Gastroenterology is the theme for March, so for this simulation we started off with an upper gastrointestinal bleed (UGIB). There’s a large spectrum with this presentation - this simulated patient was on the severe side. Thanks to Sally Pearson and Laura Jacobs for facilitating. The simulated case: A pre-alert was received for a man in his 50s who has been vomiting blood. He has had a recent binge of alcohol.

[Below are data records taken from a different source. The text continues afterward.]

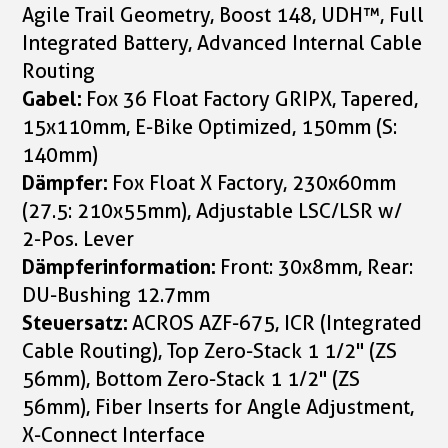
Agile Trail Geometry, Boost 148, UDH™, Full
Integrated Battery, Advanced Internal Cable
Routing
Gabel:
Fox 36 Float Factory GRIPX, Tapered,
15x110mm, E-Bike Optimized, 150mm (S:
140mm)
Dämpfer:
Fox Float X Factory, 230x60mm
(27.5: 210x55mm), Adjustable LSC/LSR w/
2-Pos. Lever
Dämpferinformation:
Front: 30x8mm, Rear:
DU-Bushing 12.7mm
Steuersatz:
ACROS AZF-675, ICR (Integrated
Cable Routing), Top Zero-Stack 1 1/2" (ZS
56mm), Bottom Zero-Stack 1 1/2" (ZS
56mm), Fiber Inserts for Angle Adjustment,
X-Connect Interface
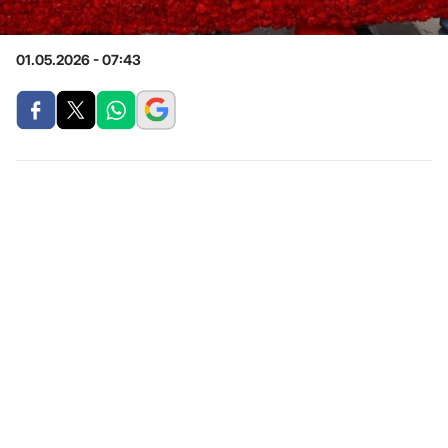
01.05.2026 - 07:43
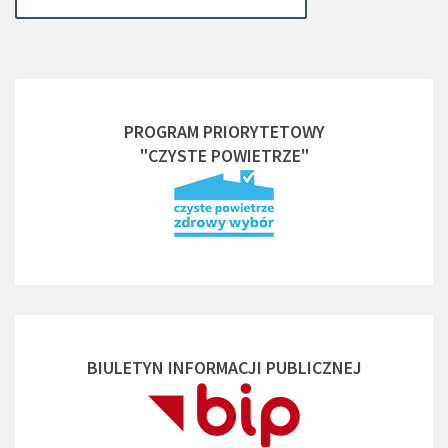
PROGRAM PRIORYTETOWY
"CZYSTE POWIETRZE"
BIULETYN INFORMACJI PUBLICZNEJ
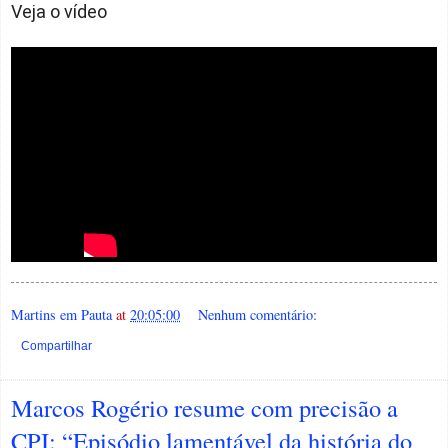
Veja o vídeo
Martins em Pauta
at
20:05:00
Nenhum comentário:
Compartilhar
Marcos Rogério resume com precisão a
CPI: “Episódio lamentável da história do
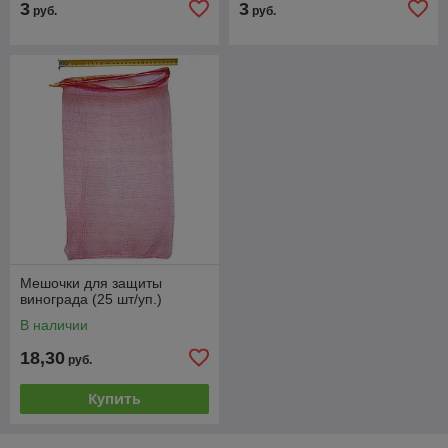
3
3
руб.
руб.
Мешочки для защиты
винограда (25 шт/уп.)
В наличии
18,30
руб.
Купить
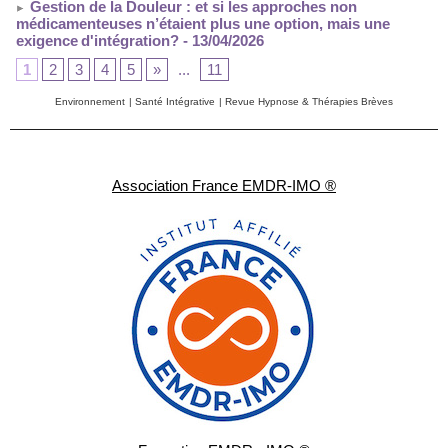
Gestion de la Douleur : et si les approches non
médicamenteuses n’étaient plus une option, mais une
exigence d'intégration?
- 13/04/2026
1
2
3
4
5
»
...
11
Environnement
|
Santé Intégrative
|
Revue Hypnose & Thérapies Brèves
Association France EMDR-IMO ®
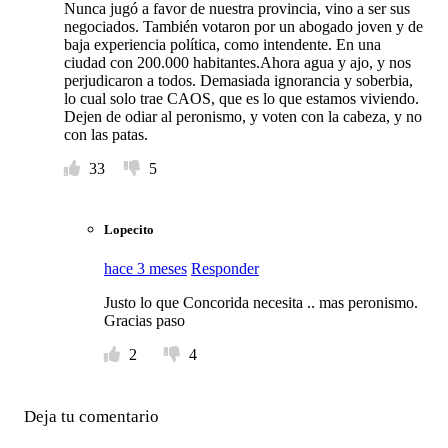
Nunca jugó a favor de nuestra provincia, vino a ser sus
negociados. También votaron por un abogado joven y de
baja experiencia política, como intendente. En una
ciudad con 200.000 habitantes.Ahora agua y ajo, y nos
perjudicaron a todos. Demasiada ignorancia y soberbia,
lo cual solo trae CAOS, que es lo que estamos viviendo.
Dejen de odiar al peronismo, y voten con la cabeza, y no
con las patas.
33
5
Lopecito
hace 3 meses
Responder
Justo lo que Concorida necesita .. mas peronismo.
Gracias paso
2
4
Deja tu comentario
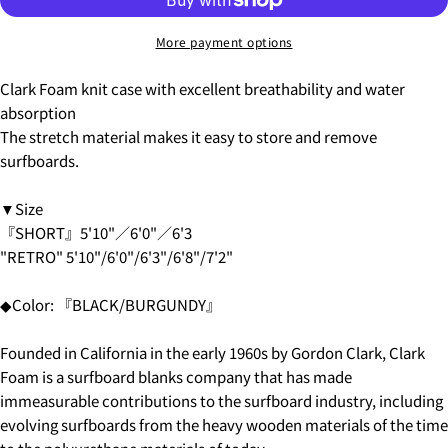
ASK A QUESTION
More payment options
Your
name
Clark Foam knit case with excellent breathability and water
5.クレジットカード情報を入力し、
支払い回数のメニ
Your
absorption
ューから「分割払い」または「ボーナス一括払い」
を
email
The stretch material makes it easy to store and remove
選択します。
SHARE THIS PRODUCT
You can choose the delivery time from the options
Your
surfboards.
below.
phone
COPY
·in the morning
Share
Your
▼Size
・12:00 to 14:00
message
Share
Share
・2:00 PM to 4:00 PM
『SHORT』5'10"／6'0"／6'3
on
on
・4:00 PM to 6:00 PM
"RETRO" 5'10"/6'0"/6'3"/6'8"/7'2"
Facebook
X
・6:00 PM to 9:00 PM
・7pm to 9pm
The fields marked * are required.
◆Color: 『BLACK/BURGUNDY』
4-3.SHIPPING PERIOD
SEND QUESTION
Founded in California in the early 1960s by Gordon Clark, Clark
6.3Dセキュアの画面に移行しますので、各クレジット
Foam is a surfboard blanks company that has made
カード会社の指示に従って認証を完了させてくださ
い。(通常は、メールやSMSで受け取ったコードを入力
immeasurable contributions to the surfboard industry, including
します。)
evolving surfboards from the heavy wooden materials of the time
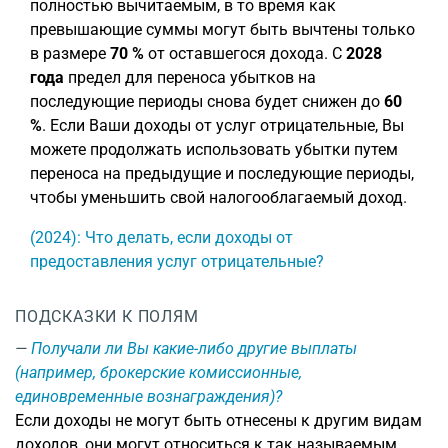
полностью вычитаемым, в то время как
превышающие суммы могут быть вычтены только
в размере
70 %
от оставшегося дохода. С
2028
года
предел для переноса убытков на
последующие периоды снова будет снижен до
60
%
. Если Ваши доходы от услуг отрицательные, Вы
можете продолжать использовать убытки путем
переноса на предыдущие и последующие периоды,
чтобы уменьшить свой налогооблагаемый доход.
(2024): Что делать, если доходы от
предоставления услуг отрицательные?
ПОДСКАЗКИ К ПОЛЯМ
Получали ли Вы какие-либо другие выплаты
(например, брокерские комиссионные,
единовременные вознаграждения)?
Если доходы не могут быть отнесены к другим видам
доходов, они могут относиться к так называемым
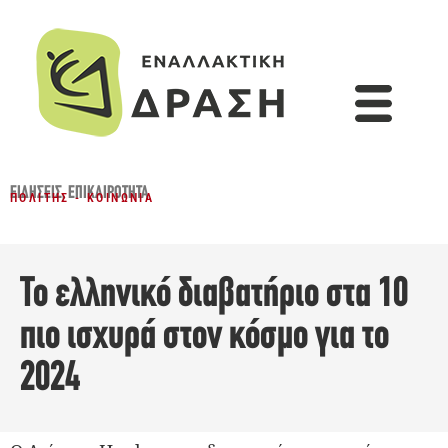
ΕΙΔΉΣΕΙΣ
,
ΕΠΙΚΑΙΡΌΤΗΤΑ
ΠΟΛΊΤΗΣ - ΚΟΙΝΩΝΊΑ
Το ελληνικό διαβατήριο στα 10
πιο ισχυρά στον κόσμο για το
2024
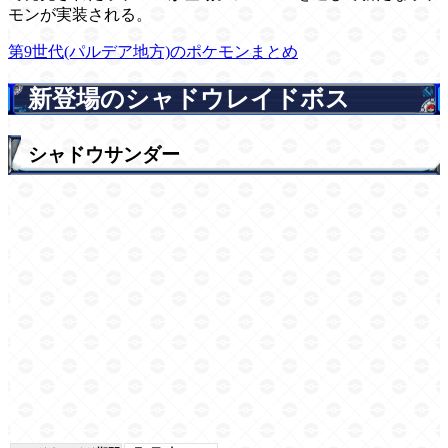
モンが実装される。
第9世代(パルデア地方)のポケモンまとめ
新登場のシャドウレイドボス
シャドウサンダー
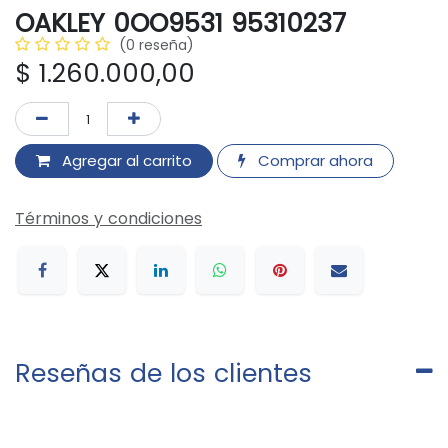
OAKLEY 0OO9531 95310237
(0 reseña)
$
1.260.000,00
Agregar al carrito
Comprar ahora
Términos y condiciones
Reseñas de los clientes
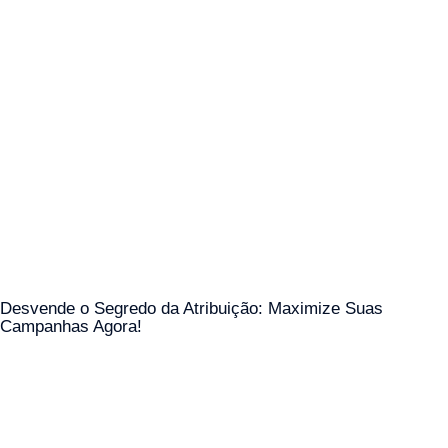
Desvende o Segredo da Atribuição: Maximize Suas
Campanhas Agora!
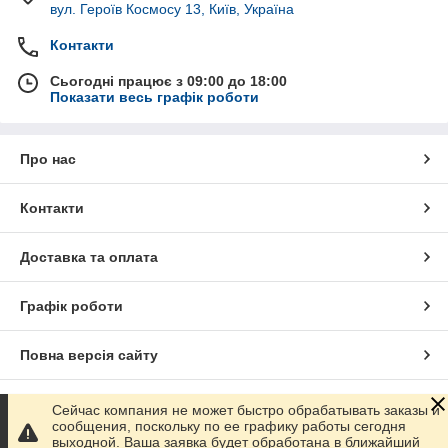
вул. Героїв Космосу 13, Київ, Україна
Контакти
Сьогодні працює з 09:00 до 18:00
Показати весь графік роботи
Про нас
Контакти
Доставка та оплата
Графік роботи
Повна версія сайту
Сайт створено на маркетплейсі
Prom.ua
Сейчас компания не может быстро обрабатывать заказы и
сообщения, поскольку по ее графику работы сегодня
выходной. Ваша заявка будет обработана в ближайший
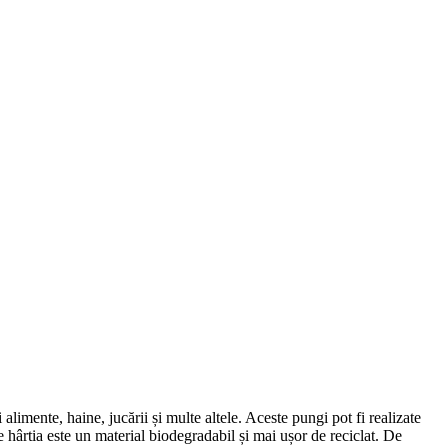
alimente, haine, jucării și multe altele. Aceste pungi pot fi realizate
ece hârtia este un material biodegradabil și mai ușor de reciclat. De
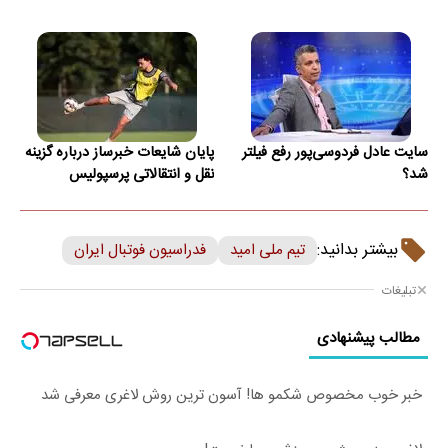
سایت عادل فردوسی‌پور رفع فیلتر
پایان شایعات خبرساز درباره گزینه
شد؟
نقل و انتقالاتی پرسپولیس
بیشتر بدانید:
تیم ملی امید
فدراسیون فوتبال ایران
تبلیغات
مطالب پیشنهادی
خبر خوب مخصوص شکمو ها! آسون ترین روش لاغری معرفی شد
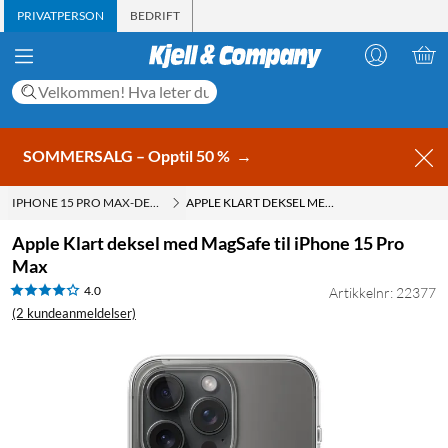
PRIVATPERSON
BEDRIFT
SOMMERSALG – Opptil 50 %
→
IPHONE 15 PRO MAX-DEKSLER
APPLE KLART DEKSEL MED MAGSAFE TIL IPHONE 15 PRO MAX
Apple Klart deksel med MagSafe til iPhone 15 Pro
Max
4.0
Artikkelnr: 22377
(2 kundeanmeldelser)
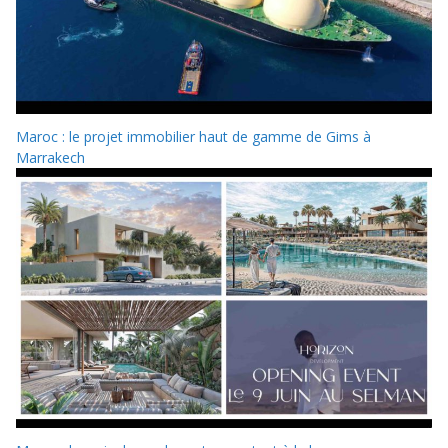
Maroc : le projet immobilier haut de gamme de Gims à
Marrakech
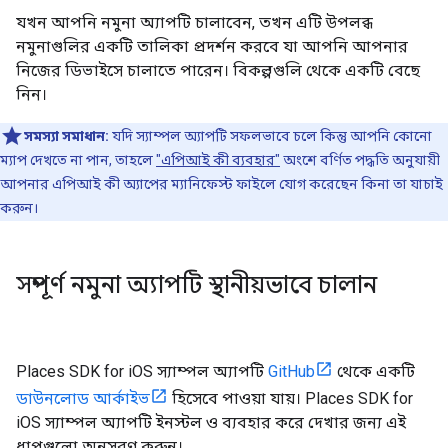
যখন আপনি নমুনা অ্যাপটি চালাবেন, তখন এটি উপলব্ধ
নমুনাগুলির একটি তালিকা প্রদর্শন করবে যা আপনি আপনার
নিজের ডিভাইসে চালাতে পারেন। বিকল্পগুলি থেকে একটি বেছে
নিন।
সমস্যা সমাধান:
যদি স্যাম্পল অ্যাপটি সফলভাবে চলে কিন্তু আপনি কোনো
ম্যাপ দেখতে না পান, তাহলে
"এপিআই কী ব্যবহার"
অংশে বর্ণিত পদ্ধতি অনুযায়ী
আপনার এপিআই কী অ্যাপের ম্যানিফেস্ট ফাইলে যোগ করেছেন কিনা তা যাচাই
করুন।
সম্পূর্ণ নমুনা অ্যাপটি স্থানীয়ভাবে চালান
Places SDK for iOS স্যাম্পল অ্যাপটি
GitHub
থেকে একটি
ডাউনলোড আর্কাইভ
হিসেবে পাওয়া যায়। Places SDK for
iOS স্যাম্পল অ্যাপটি ইনস্টল ও ব্যবহার করে দেখার জন্য এই
ধাপগুলো অনুসরণ করুন।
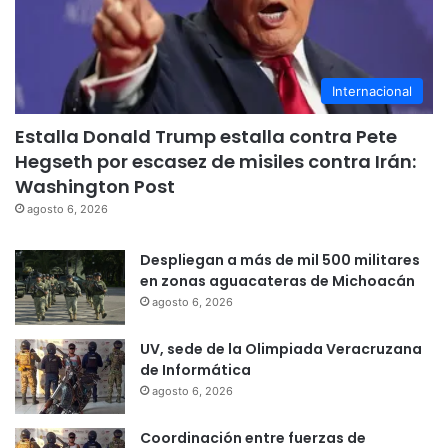
Internacional
Estalla Donald Trump estalla contra Pete
Hegseth por escasez de misiles contra Irán:
Washington Post
agosto 6, 2026
Despliegan a más de mil 500 militares
en zonas aguacateras de Michoacán
agosto 6, 2026
UV, sede de la Olimpiada Veracruzana
de Informática
agosto 6, 2026
Coordinación entre fuerzas de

Pre-hospitally he was identified as having a rapid pulse and low blood pressure. He had been cannulated and a 250mL bolus of fluid given. What happened? Before the patient’s arrival the team discussed roles and potential need for blood transfusion. The patient had blood taken and a second cannula inserted. After assessment the major haemorrhage protocol was initiated and blood transfusions initiated. The UGIB protocol was consulted and as this was a suspected variceal bleed the patient was given terlipressin and prophylactic antibiotics. What did we think? In debrief we discussed: Major haemorrhage protocol (MHP): We discussed that sometimes it’s appropriate to activate the MHP before the patient arrives based on what we know from the ATMIST. The MHP can be activated [edit 12/03/21: Sally has advised me that it is not through 2222, instead you must ring the blood bank directly] with a patient identifiable number. This is a resource-intensive process - really a specific person needs to raise the call and await callback from the blood bank, whilst another specific person is available to go and collect the blood products. Tell the EPIC. Remember we can also give O negative (or O positive in this case as male) blood which is stored within ED. Otherwise, blood can be crossmatched using the paper request forms that blood group samples are sent in. Remember to take the scanner to the patient and scan their wrist band to ensure no mislabelling occurs. There are logistical specifics that can be helpful here:
Electrolytes:
Low calcium is a problem in acute haemorrhage as it can further interfere with normal clotting. It can be triggered after giving the patient blood transfusions because of the use of citrate to impair clotting whilst the blood is being stored. Therefore calcium should also be administered. Since potassium is mainly intracellular, there is a risk that in stored blood some potassium moves outside of the cells, and especially in the case of any breakdown of the cells. Therefore massive transfusion comes with a risk of hyperkalaemia. If the patient also has a lactic acidosis from poor perfusion as a result of haemorrhage, then we know this can also increase serum potassium by pushing it out of cells into the blood in exchange for hydrogen ions. Further, hyperkalaemia can cause bradycardia - our patient is already having difficulty perfusing their organs so bradycardia here logically may add additional strain. Organising endoscopy: In-hours: inform medical registrar, endoscopist and gastroenterology registrar Out-of-hours: inform medical registrar and surgical registrar Liver and alcohol considerations: Clearly this patient will also need the liver bundle - see the guideline on the G drive - and the help of the alcohol liaison team. The UGIB guideline gives the dose of terlipressin to use if the bleed is suspected to be variceal. To do: Poiseuille’s law of flow applicable to IV cannulae [ ] Have you read the hospital massive transfusion policy? [ ] Two great guidelines to look at here: the UGIB one on EDIS, and the decompensated cirrhosis one on the G drive [ ] If you took part in the sim or watched on the livestream, you can use this blog as a starter to reflect on your own experience of it [ ] Blog by: James Keitley - ED sim fellow - on behalf of the ED sim team. --------------- For clinical decisions please refer directly to primary sources. This blog may not be updated. All images copyright- and attribution-free in the public domain or taken by the author.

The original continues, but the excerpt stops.